Saturday, August 20, 2011

Mill Talk

For Wednesday, August 17, 2011

At my parents’ 50th wedding anniversary party ten years ago, my siblings and I each took turns getting up to toast Mom and Dad in one way or another. I spoke of their displays of love and sang the song, Something Wonderful from the musical The King and I. When it was my brother Bill’s turn, he made the room laugh with memories and recollections of Dad’s use of “mill talk”, Mom’s phrase for Dad’s tendency to curse when frustrated over the work of one of his projects.

Mom used to tell Dad he had to put a dime in a jar for every swear word he used and I remember sitting at the lunch table some days getting my parents laughing as I’d caught Dad slipping up and saying a few choice words as he described his morning at his job in the mill. “That’s 10 cents. That’s 20 cents”. Dad would pretend to be shocked and he’d play dumb. “I didn’t say anything! What are you counting?” Mom and I would start giggling and Dad would try to conceal his smirk. And yes, he would work harder to keep his language clean, having been reminded there were little ears in the room.

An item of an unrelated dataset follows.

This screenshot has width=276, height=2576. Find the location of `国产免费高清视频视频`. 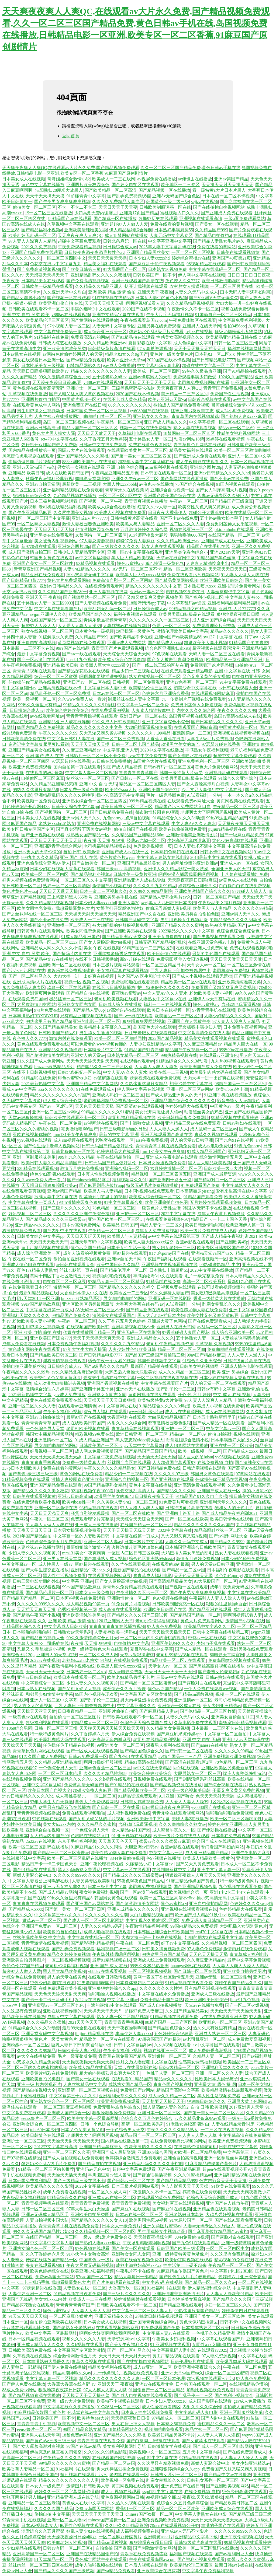 国产免费高清视频视频 is located at coordinates (38, 269).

So today, when I woke up to hear Dad trying to warm up the cool camp by lighting a fire in the Franklin stove, I had to smile. Oh, like my Dad, I know my manners and I am most professional on the job and I certainly do not swear in most of my social circles, but at home, my husband and children remind me that although I am not quite as bad as Dad, I do have a tendency to swear whenever I drop a dish, bang my elbow, or have car problems. We “mill talkers” all have our own chosen favorite curse words. I usually blame my own use of swear words on the fact that I teach high school, although I suppose I know the real influence, the early source of my exposure to foul language. It’s too bad that all those years of Mom getting Dad to put a dime in a jar for every utterance of his “mill talk” made such an unexpected, unintended impression on me.